• _Task description_
Below are some records. Retype exactly the lines from the one containing "İhtiyaç duyduğunuz tüm" through the one containing "comunicados a terceros, salvo", both included, skipping every picture.

• _Material for this task_
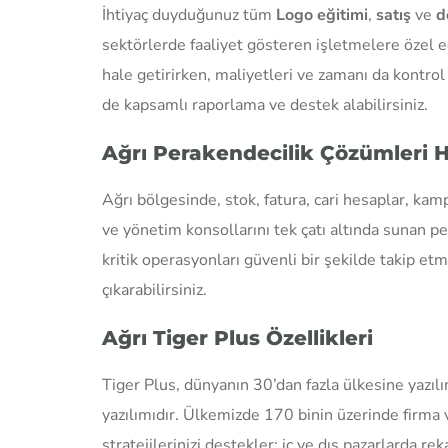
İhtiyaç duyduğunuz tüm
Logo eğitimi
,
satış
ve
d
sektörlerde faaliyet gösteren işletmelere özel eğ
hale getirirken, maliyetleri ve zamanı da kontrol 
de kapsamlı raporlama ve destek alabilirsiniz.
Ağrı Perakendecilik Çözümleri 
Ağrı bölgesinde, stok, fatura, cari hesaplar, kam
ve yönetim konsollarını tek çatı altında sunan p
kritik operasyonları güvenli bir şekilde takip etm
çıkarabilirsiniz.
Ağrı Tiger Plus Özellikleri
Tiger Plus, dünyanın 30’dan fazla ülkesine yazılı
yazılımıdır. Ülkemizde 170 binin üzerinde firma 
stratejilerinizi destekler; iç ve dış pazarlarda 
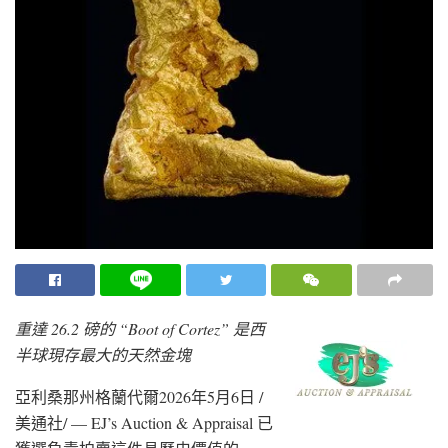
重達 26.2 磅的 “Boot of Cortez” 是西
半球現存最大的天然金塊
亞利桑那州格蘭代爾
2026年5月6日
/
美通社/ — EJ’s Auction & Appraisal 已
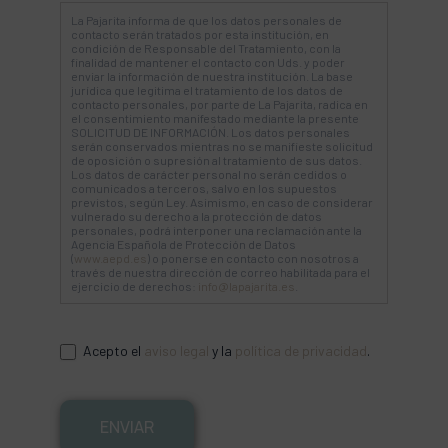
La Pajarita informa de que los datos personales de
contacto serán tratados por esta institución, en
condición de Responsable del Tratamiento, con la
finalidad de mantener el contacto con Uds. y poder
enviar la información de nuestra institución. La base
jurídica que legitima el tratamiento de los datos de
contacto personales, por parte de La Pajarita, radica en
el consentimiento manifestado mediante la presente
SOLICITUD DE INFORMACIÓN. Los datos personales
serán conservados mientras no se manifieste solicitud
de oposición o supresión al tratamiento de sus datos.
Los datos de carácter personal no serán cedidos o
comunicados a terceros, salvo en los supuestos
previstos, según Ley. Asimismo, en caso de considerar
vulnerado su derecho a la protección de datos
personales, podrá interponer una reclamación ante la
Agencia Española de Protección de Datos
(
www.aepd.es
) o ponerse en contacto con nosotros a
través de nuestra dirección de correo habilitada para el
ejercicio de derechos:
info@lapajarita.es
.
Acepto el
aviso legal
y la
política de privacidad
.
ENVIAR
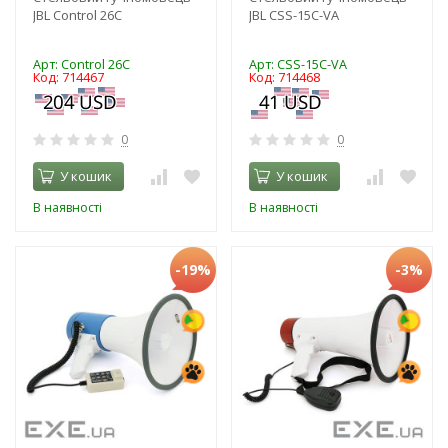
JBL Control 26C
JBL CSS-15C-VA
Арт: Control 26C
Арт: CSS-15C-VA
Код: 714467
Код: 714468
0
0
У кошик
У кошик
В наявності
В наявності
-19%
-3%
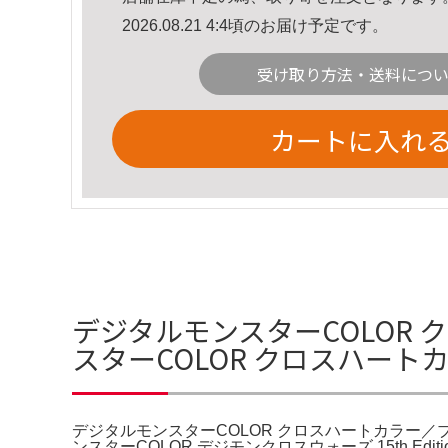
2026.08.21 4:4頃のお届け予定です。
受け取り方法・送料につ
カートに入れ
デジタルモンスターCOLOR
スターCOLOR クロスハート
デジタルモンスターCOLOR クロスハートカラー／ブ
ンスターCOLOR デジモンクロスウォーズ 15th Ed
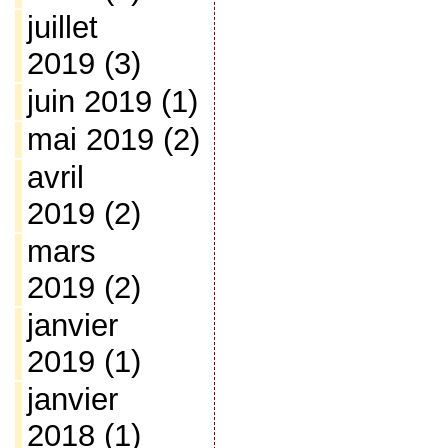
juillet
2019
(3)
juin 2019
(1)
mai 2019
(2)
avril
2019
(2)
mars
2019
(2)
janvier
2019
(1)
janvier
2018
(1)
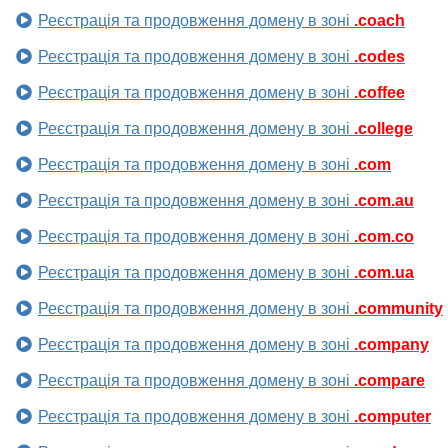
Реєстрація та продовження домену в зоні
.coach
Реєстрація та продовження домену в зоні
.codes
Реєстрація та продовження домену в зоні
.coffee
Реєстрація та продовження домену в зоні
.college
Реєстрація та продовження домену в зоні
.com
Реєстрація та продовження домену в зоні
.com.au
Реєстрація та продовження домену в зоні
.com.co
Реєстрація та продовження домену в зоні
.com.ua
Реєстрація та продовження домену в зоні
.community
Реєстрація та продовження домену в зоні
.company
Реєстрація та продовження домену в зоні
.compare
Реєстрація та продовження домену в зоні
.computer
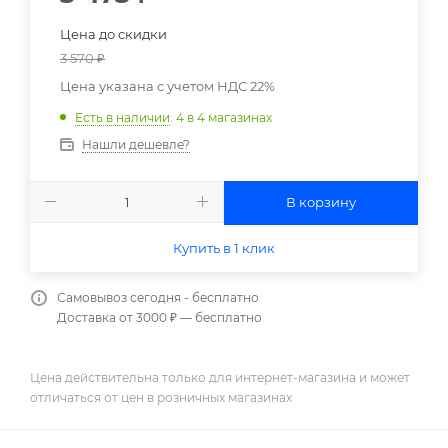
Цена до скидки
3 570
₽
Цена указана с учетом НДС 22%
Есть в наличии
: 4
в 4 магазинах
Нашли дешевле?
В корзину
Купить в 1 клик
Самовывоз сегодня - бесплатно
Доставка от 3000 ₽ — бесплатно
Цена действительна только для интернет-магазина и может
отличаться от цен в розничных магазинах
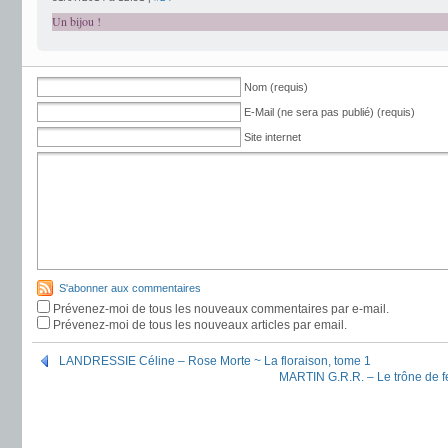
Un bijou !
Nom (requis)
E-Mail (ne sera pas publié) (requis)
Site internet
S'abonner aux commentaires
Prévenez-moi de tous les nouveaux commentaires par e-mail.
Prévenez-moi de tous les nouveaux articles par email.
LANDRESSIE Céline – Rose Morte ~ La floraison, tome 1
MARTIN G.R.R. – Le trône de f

* * *

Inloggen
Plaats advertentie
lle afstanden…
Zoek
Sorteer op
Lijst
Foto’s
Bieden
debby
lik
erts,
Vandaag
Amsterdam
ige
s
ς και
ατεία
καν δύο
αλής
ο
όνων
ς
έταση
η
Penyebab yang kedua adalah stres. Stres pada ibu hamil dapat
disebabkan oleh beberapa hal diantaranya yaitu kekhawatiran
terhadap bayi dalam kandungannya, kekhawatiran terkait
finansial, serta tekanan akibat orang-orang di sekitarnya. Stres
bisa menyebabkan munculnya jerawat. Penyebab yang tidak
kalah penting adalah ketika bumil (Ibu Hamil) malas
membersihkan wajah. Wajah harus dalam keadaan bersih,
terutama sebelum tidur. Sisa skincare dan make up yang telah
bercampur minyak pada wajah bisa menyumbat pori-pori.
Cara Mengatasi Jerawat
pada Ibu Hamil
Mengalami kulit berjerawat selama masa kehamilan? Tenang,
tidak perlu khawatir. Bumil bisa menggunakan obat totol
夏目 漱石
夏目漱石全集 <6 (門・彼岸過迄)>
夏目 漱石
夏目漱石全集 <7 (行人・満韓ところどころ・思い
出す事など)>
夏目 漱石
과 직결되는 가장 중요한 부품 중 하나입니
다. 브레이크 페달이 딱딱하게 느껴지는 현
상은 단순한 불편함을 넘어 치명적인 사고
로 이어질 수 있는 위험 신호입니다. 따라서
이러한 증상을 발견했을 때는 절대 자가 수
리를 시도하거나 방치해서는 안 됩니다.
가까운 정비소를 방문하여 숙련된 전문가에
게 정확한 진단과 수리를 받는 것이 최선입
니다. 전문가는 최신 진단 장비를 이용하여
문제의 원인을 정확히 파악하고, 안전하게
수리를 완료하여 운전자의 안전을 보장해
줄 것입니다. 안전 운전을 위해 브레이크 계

• _Answer to this task_
İhtiyaç duyduğunuz tüm
Logo eğitimi
,
satış
ve
d
sektörlerde faaliyet gösteren işletmelere özel eğ
hale getirirken, maliyetleri ve zamanı da kontrol 
de kapsamlı raporlama ve destek alabilirsiniz.
Ağrı Perakendecilik Çözümleri 
Ağrı bölgesinde, stok, fatura, cari hesaplar, kam
ve yönetim konsollarını tek çatı altında sunan p
kritik operasyonları güvenli bir şekilde takip etm
çıkarabilirsiniz.
Ağrı Tiger Plus Özellikleri
Tiger Plus, dünyanın 30’dan fazla ülkesine yazılı
yazılımıdır. Ülkemizde 170 binin üzerinde firma 
stratejilerinizi destekler; iç ve dış pazarlarda 
重達 26.2 磅的 “Boot of Cortez” 是西
半球現存最大的天然金塊
亞利桑那州格蘭代爾
2026年5月6日
/
美通社/ — EJ’s Auction & Appraisal 已
La Pajarita informa de que los datos personales de
contacto serán tratados por esta institución, en
condición de Responsable del Tratamiento, con la
finalidad de mantener el contacto con Uds. y poder
enviar la información de nuestra institución. La base
jurídica que legitima el tratamiento de los datos de
contacto personales, por parte de La Pajarita, radica en
el consentimiento manifestado mediante la presente
SOLICITUD DE INFORMACIÓN. Los datos personales
serán conservados mientras no se manifieste solicitud
de oposición o supresión al tratamiento de sus datos.
Los datos de carácter personal no serán cedidos o
comunicados a terceros, salvo en los supuestos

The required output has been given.